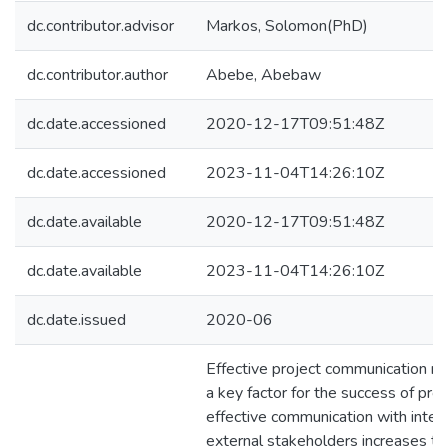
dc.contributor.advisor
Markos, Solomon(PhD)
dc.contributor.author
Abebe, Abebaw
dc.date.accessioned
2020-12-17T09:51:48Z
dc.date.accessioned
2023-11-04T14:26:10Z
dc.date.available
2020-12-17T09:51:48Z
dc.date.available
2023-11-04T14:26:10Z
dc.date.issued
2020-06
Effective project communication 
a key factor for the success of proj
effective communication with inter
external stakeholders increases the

#####

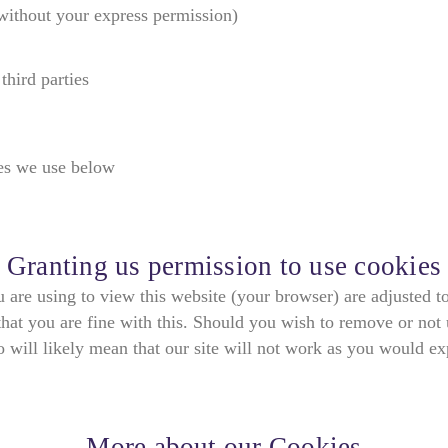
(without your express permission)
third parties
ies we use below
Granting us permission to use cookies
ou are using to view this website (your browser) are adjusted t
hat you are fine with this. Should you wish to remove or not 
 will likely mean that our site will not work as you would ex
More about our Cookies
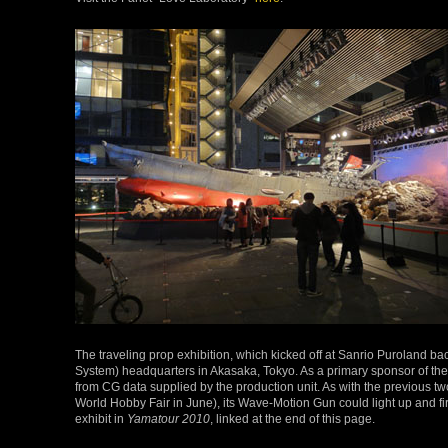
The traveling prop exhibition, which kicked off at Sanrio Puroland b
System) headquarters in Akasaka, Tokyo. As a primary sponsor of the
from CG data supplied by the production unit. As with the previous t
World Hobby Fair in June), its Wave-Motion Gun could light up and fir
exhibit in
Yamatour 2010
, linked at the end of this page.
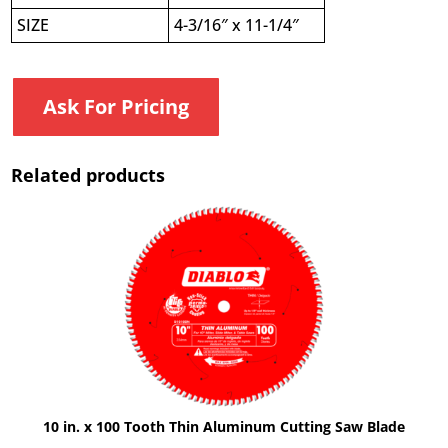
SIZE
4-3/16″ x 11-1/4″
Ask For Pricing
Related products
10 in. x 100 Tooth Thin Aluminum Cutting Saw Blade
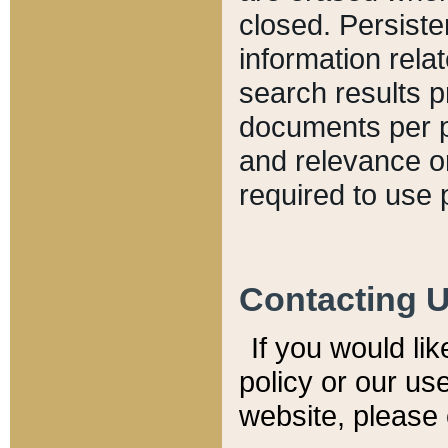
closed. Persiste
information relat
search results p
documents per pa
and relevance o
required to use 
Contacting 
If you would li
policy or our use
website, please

#####

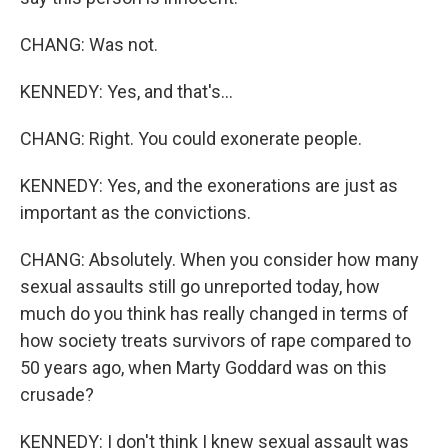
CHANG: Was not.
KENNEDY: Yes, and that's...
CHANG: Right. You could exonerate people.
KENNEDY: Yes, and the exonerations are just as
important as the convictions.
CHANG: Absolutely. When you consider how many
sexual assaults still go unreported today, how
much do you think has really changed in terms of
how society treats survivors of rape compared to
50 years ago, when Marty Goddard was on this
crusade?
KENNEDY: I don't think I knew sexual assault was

#####

_Task statement_: After reading the records above, work out how many lines contain "communication" and give that number only.

_Exercise response_: 2